This panel explores the paradox of Jain economic success and wealth accumulation in relation to the religion’s precepts of non-attachment and ascetic ideal of absolute renunciation. Contributors survey contemporary Jain attitudes towards wealth accumulation in the context of global capitalism, making use of a variety of media and ethnographic data to articulate ways in which Jains redeploy canonical scripture to justify and interpret contemporary practices and attitudes. The case studies under consideration center on Jain communities in India and abroad and include a range of occupational groups and social classes, exploring in addition relationships between Jains and adjacent religious communities (Hindu, Muslim) to account for the formation of etic and emic characterizations of Jain economic competence, in addition to broader, inter-religious discourses of “Dharmic capitalism.”
This paper evaluates contemporary Jain representations of capitalism and neoliberalism as expressed in interviews, Jain magazines, and biographies of Jain laymen, teases out continuities from Jainism’s mythic pasts to its contemporary religious practices. In communities such as the Jains where well-being and masculinity are publicly expressed through capital, much can be gained from examining the strategies deployed by men whose middle-class economic status limits their ability to participate in such material expressions of key values. The imperative of modern masculinity shapes how Jain laymen must negotiate the tensions between participating and winning at traditional Jain masculinity—the family man who is a generous religious donor—and integrating the economic pressures of neoliberal capitalism and its attendant individualism. Individuals have adapted modernist discourses, such as democratization, and the liberalization of the Indian economy, in order to open space for a new kind of Jain masculinity.
This paper considers Jain participation in discourses of “Dharmic capitalism,” surveying a spectrum of emic attitudes toward the relevance of principle tenants of Jain religion to navigating complexities of 21st century global free market commerce. Making use of interviews, popular media, and popular and academic publications advancing normative and prescriptive viewpoints, the author highlights Jain efforts to locate principles of free market capitalism within their own scriptural tradition, alongside present-day Jain attempts to reconcile the moral vicissitudes of the global financial marketplace with the strict Jain precepts of non-violence, non-possessiveness, and absolute truthfulness. The author examines what are in some cases direct correspondences between Hindu and Jain sentiments regarding the historical presence of liberal economic models in India historically, direct interface between Hindus and Jains which has generated a portion of this discourse, as well as discourses of “Jain exceptionalism,” i.e. insistence that Jain economic success has been historically supplemented with superlative models of philanthropy.

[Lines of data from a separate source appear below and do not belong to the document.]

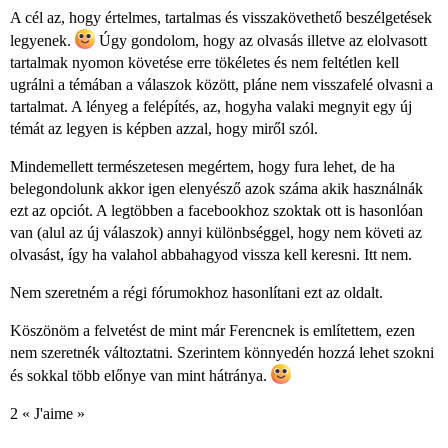
A cél az, hogy értelmes, tartalmas és visszakövethető beszélgetések
legyenek.
Úgy gondolom, hogy az olvasás illetve az elolvasott
tartalmak nyomon követése erre tökéletes és nem feltétlen kell
ugrálni a témában a válaszok között, pláne nem visszafelé olvasni a
tartalmat. A lényeg a felépítés, az, hogyha valaki megnyit egy új
témát az legyen is képben azzal, hogy miről szól.
Mindemellett természetesen megértem, hogy fura lehet, de ha
belegondolunk akkor igen elenyésző azok száma akik használnák
ezt az opciót. A legtöbben a facebookhoz szoktak ott is hasonlóan
van (alul az új válaszok) annyi különbséggel, hogy nem követi az
olvasást, így ha valahol abbahagyod vissza kell keresni. Itt nem.
Nem szeretném a régi fórumokhoz hasonlítani ezt az oldalt.
Köszönöm a felvetést de mint már Ferencnek is említettem, ezen
nem szeretnék változtatni. Szerintem könnyedén hozzá lehet szokni
és sokkal több előnye van mint hátránya.
2 « J'aime »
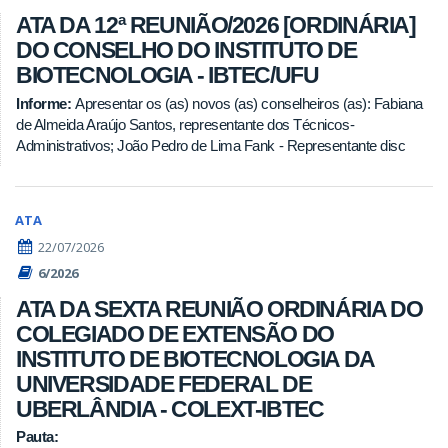
ATA DA 12ª REUNIÃO/2026 [ORDINÁRIA]
DO CONSELHO DO INSTITUTO DE
BIOTECNOLOGIA - IBTEC/UFU
Informe:
Apresentar os (as) novos (as) conselheiros (as): Fabiana
de Almeida Araújo Santos, representante dos Técnicos-
Administrativos; João Pedro de Lima Fank - Representante disc
ATA
22/07/2026
6/2026
ATA DA SEXTA REUNIÃO ORDINÁRIA DO
COLEGIADO DE EXTENSÃO DO
INSTITUTO DE BIOTECNOLOGIA DA
UNIVERSIDADE FEDERAL DE
UBERLÂNDIA - COLEXT-IBTEC
Pauta:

This paper argues for the centrality of an expanded concept of “commercial capitalism” for understanding both the economic practices of Jains in the early 20th century, as well as why this association persists to this day. Following the historian Jairus Banaji, I argue that capitalism is neither simply commercial activity (Adam Smith’s famous “propensity to truck, barter, and exchange”) nor reducible simply to heavy industry. Drawing on archival data from Sirohi, a small independent Rajput kingdom, in the late colonial period, this paper puts forward a theory of how commercial capitalists, mostly Jain, came to dominate agrarian production. I then argue, based on ethnographic fieldwork conducted in modern Rajasthan and Gujarat, that contemporary perceptions of Jains are still primarily structured by this form of capitalism.

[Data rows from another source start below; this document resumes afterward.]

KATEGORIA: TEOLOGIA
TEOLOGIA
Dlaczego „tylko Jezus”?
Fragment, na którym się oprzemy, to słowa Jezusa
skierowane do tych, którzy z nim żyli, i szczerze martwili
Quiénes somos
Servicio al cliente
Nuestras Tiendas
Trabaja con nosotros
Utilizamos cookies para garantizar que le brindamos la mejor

While exclusionary forces continue to claim Muslims do not belong in India, specific Muslims are uniquely visible across diverse genres of cultural representation. This paper focuses on the tension between official forms of Muslim exclusion and the visibility of certain types of Muslims in diverse media forms including commercial theatre, Hindi cinema, and heritage tourism. Questions this paper explores include: what kinds of Muslims are “sellable” for twenty-first century forms of cultural consumption? How are the goals and strategies of producers to make Muslims visible in genres of cultural representation shaped by the forces of twenty-first century, late-stage Indian capitalism and neoliberalism? The typologies of desirable Muslims in cultural representation identified in this paper reveal the socio-political conditions of religious belonging not just in India, but also in other secular democratic societies during twenty and twenty-first century late-stage capitalism. More than just simply entertainment, these moments of representation shape knowledge about religion, and particularly Islam, both for Muslims and non-Muslims.